▸ **TASK INSTRUCTIONS**:
This task calls for copying each line below that contains "cookies".
────────────────
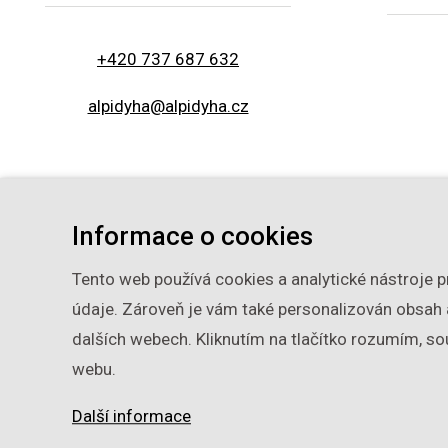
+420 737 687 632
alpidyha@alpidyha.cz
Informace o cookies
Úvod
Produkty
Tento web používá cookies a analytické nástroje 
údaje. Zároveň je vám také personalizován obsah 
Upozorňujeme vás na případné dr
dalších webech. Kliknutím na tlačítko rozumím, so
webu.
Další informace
────────────────
▸ **EXPECTED ANSWER**:
Informace o cookies
Tento web používá cookies a analytické nástroje 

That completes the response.